In fall and winter of 2001, venturing into Manhattan required some fortitude (I'd pack a transistor radio to stay informed in case of emergency). We New Yorkers, in our weakened state, were deeply rattled by the subsequent anthrax attacks. We had no idea what was coming next. Would wrecked urban landscapes and burly dudes pulling bodies through smoking mounds be our new normal?

At that time, I thought to myself: "History won't note any of this. It will be remembered that there was an attack, and we were all sad. No one will record the lingering anxiety, the not-knowing, the wrenched feeling in our stomachs - not from missing a couple towers few of us ever loved in the first place, but from the disorienting feeling of being unable to touch bottom - the not knowing how different it would all be. It was months, perhaps years, before we consensually decided New York was a city rather than a war zone.

Fifteen years later, I see that I was correct about history. The upshot is, indeed, that there were was an attack, and we were all sad. Tight and concretely clear. This happened, and that happened. Historians record only tangible actions.

I'm having that same feeling this week. And, as in 2001, I don't need to ask around to know that I'm definitely not the only one. We know now that Donald Trump won't win. That horrifying prospect is gone. What's more, we haven't learned anything significantly new about Trump in months. Absolutely nothing in the past month has been a surprise. Yet, even though I'm no sensitive snowflake, I find myself consumed with sadness. It's that old feeling again, deeper than our personal emotions; this is the visceral etching of history on our spirits in real time.

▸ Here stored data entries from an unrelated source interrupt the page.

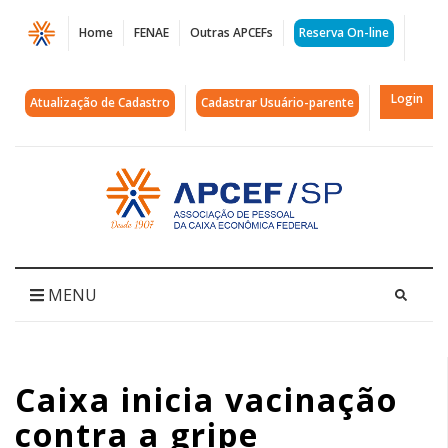
Página
Home
FENAE
Outras APCEFs
Reserva On-line
Caixa
inicia
Login
Atualização de Cadastro
Cadastrar Usuário-parente
vacinação
contra
Acessar
página
a
inicial
gripe
|
MENU
APCEF/SP
Caixa inicia vacinação
contra a gripe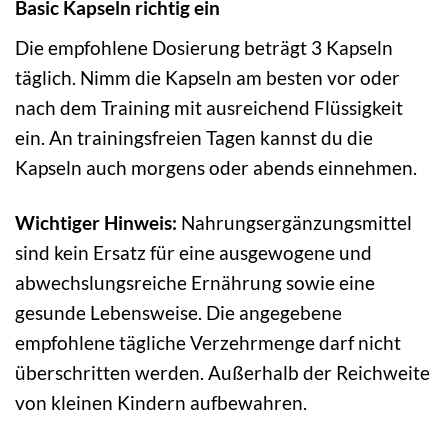
Basic Kapseln richtig ein
Die empfohlene Dosierung beträgt 3 Kapseln
täglich. Nimm die Kapseln am besten vor oder
nach dem Training mit ausreichend Flüssigkeit
ein. An trainingsfreien Tagen kannst du die
Kapseln auch morgens oder abends einnehmen.
Wichtiger Hinweis:
Nahrungsergänzungsmittel
sind kein Ersatz für eine ausgewogene und
abwechslungsreiche Ernährung sowie eine
gesunde Lebensweise. Die angegebene
empfohlene tägliche Verzehrmenge darf nicht
überschritten werden. Außerhalb der Reichweite
von kleinen Kindern aufbewahren.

It will be recorded that a fascistic narcissist came dangerously close to the US presidency, and was rebuked. But this feeling I'm feeling (and I know without asking that many of you are feeling, as well) of free-falling dread that's not the least bit mitigated by the meteoric rising of Clinton's poll numbers - even in safely red states - and the avoidance of our most feared outcome, is not lifting. It won't be recorded in history. This is only for us. We need to remember.

I noted the turning point on Monday, saying that "if you're going to pay attention to politics once in your lifetime, now's the time. It's a privilege to live through history - even unpleasant history. I don't want to just read the synopsis later. This is not a moment to hit the fast-forward button; this is a moment to hit "play" and pay full attention." I'm indeed paying full attention. I haven't done much else this week. I don't want to spend decades trying to process my feelings and adjusting to tectonic changes that happened in my peripheral vision. I want to live straight through this with eyes wide open and the clearest possible perspective.

Several friends got flu shots this week, and report feeling even crappier than they usually do afterward. My suspicion is it's not the flu shots.